Page-level text extractions:
──────────
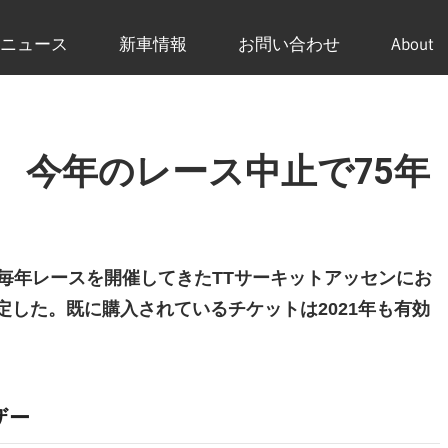
ニュース
新車情報
お問い合わせ
About
 今年のレース中止で75年
間毎年レースを開催してきたTTサーキットアッセンにお
定した。既に購入されているチケットは2021年も有効
ザー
──────────
PROBLEM TO WORK ON » Word for word, reproduce all of the data, but keep out the pictures.

WRITTEN RESPONSE »
ニュース
新車情報
お問い合わせ
About
 今年のレース中止で75年
間毎年レースを開催してきたTTサーキットアッセンにお
定した。既に購入されているチケットは2021年も有効
ザー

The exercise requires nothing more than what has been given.